Users can upload CSV files to the application and query them using natural language. The system reads the uploaded files, displays their schema, and enables dynamic querying using simple questions. Internally, the platform uses Pandas to handle and process data accurately based on user queries.
The system also connects to MongoDB, enabling users to access and query NoSQL datasets. Users can specify connection parameters and select a collection. Natural language queries are translated into appropriate MongoDB queries, allowing document-level filtering and retrieval based on flexible user prompts.
Voice input enhances accessibility and usability by letting users speak their queries. The app captures audio using the SoundDevice library and converts it into text using speech recognition. The transcribed query is then processed as if typed, allowing for hands-free interaction with databases.
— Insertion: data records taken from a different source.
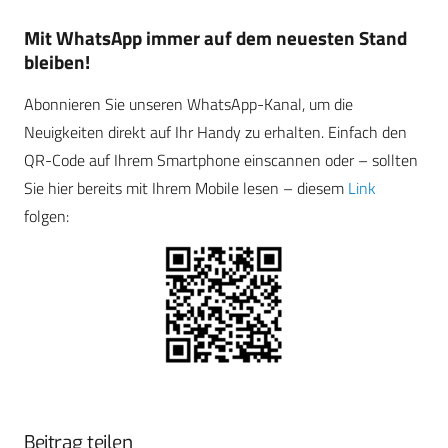
Mit WhatsApp immer auf dem neuesten Stand
bleiben!
Abonnieren Sie unseren WhatsApp-Kanal, um die
Neuigkeiten direkt auf Ihr Handy zu erhalten. Einfach den
QR-Code auf Ihrem Smartphone einscannen oder – sollten
Sie hier bereits mit Ihrem Mobile lesen – diesem
Link
folgen:
Beitrag teilen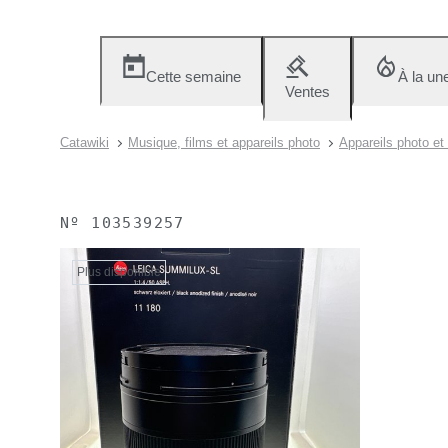
Cette semaine
À la un
Ventes
Catawiki
Musique, films et appareils photo
Appareils photo et
Nº
103539257
Plus disponible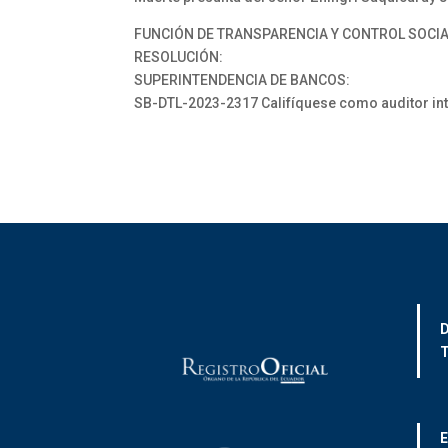
FUNCIÓN DE TRANSPARENCIA Y CONTROL SOCI
RESOLUCIÓN:
SUPERINTENDENCIA DE BANCOS:
SB-DTL-2023-2317 Califíquese como auditor int
D
T
E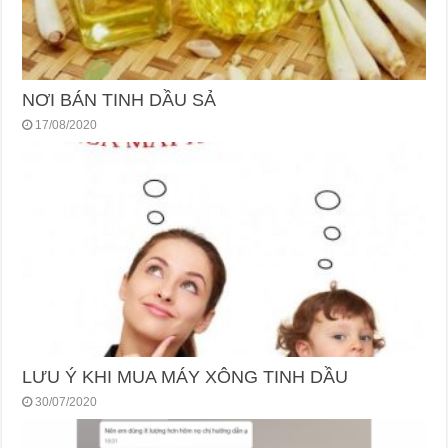
NƠI BÁN TINH DẦU SẢ
17/08/2020
LƯU Ý KHI MUA MÁY XÔNG TINH DẦU
30/07/2020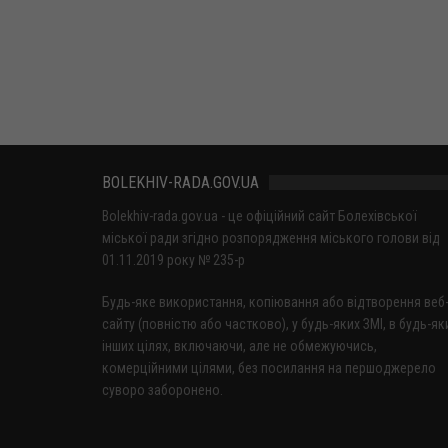
BOLEKHIV-RADA.GOV.UA
Bolekhiv-rada.gov.ua - це офіційний сайт Болехівської
міської ради згідно розпорядження міського голови від
01.11.2019 року № 235-р
Будь-яке використання, копіювання або відтворення веб
сайту (повністю або частково), у будь-яких ЗМІ, в будь-як
інших цілях, включаючи, але не обмежуючись,
комерційними цілями, без посилання на першоджерело
суворо заборонено.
The application is capable of dynamic data source switching. Users can seamlessly transition between MySQL, PostgreSQL, CSV, and MongoDB. Each switch clears previous context and history, ensuring the chat logic and data access are always aligned with the active data source.
The NLP pipeline is powered by Langchain and ChatGroq. These tools understand the schema of connected databases and generate valid SQL or MongoDB queries from user prompts. The models ensure contextual understanding and query correctness. Additionally, error handling mechanisms alert users to invalid configurations or failed queries.
| Component | Technology | Description |
|---|---|---|
| Frontend | Streamlit | Web interface for user interactions and real-time data querying |
| NLP Framework | Langchain + ChatGroq | Converts natural language inputs into database-specific queries |
| Relational DBs | MySQL, PostgreSQL | Handle structured data using SQL-based query execution |
| NoSQL DB | MongoDB | Supports querying semi-structured document data |
| File Handling | Pandas | Reads and processes CSV files, supports schema introspection |
| Audio Capture | SoundDevice | Captures voice input from the user |
| Speech to Text | SpeechRecognition | Transcribes audio to text for NLP processing |
| SQL Connectors | PyMySQL, Psycopg2 | Executes queries on MySQL and PostgreSQL databases |
| Mongo Connector | PyMongo | Communicates with MongoDB for document-level data access |
| Config Handling | dotenv | Loads environment variables for credentials and configuration |
To run this project locally, follow these steps:
-
Clone the repository
git clone https://github.com/your-username/chat-with-mysql-csv-mongodb.git cd chat-with-mysql-csv-mongodb -
Create and activate a virtual environment
python -m venv venv source venv/bin/activate # On Windows, use venv\Scripts\activate
-
Install project dependencies
pip install -r requirements.txt
-
Create a
.envfile and configure your environment variablesExample configuration:
GROQ_API_KEY=<Your ChatGroq API Key> DB_HOST=<MySQL/PostgreSQL Host> DB_PORT=<MySQL/PostgreSQL Port> DB_USER=<MySQL/PostgreSQL Username> DB_PASSWORD=<MySQL/PostgreSQL Password> DB_NAME=<MySQL/PostgreSQL Database Name> MONGO_DB_URI=<Your MongoDB Connection URI> MONGO_DB_NAME=<Your MongoDB Database Name>
-
Run the Streamlit application
streamlit run app.py
-
Open the application in your browser Visit: http://localhost:8501
To further improve the system’s performance and scalability, future versions of this application can adopt the MCP (Model-Context-Prompt) framework. This approach separates the core components of the language model interaction: the model (e.g., ChatGroq), the context (database schema and configuration), and the prompt (user input). By decoupling these elements, the system becomes more modular, adaptable, and efficient. It also allows for richer schema understanding, context persistence, and better multi-database orchestration.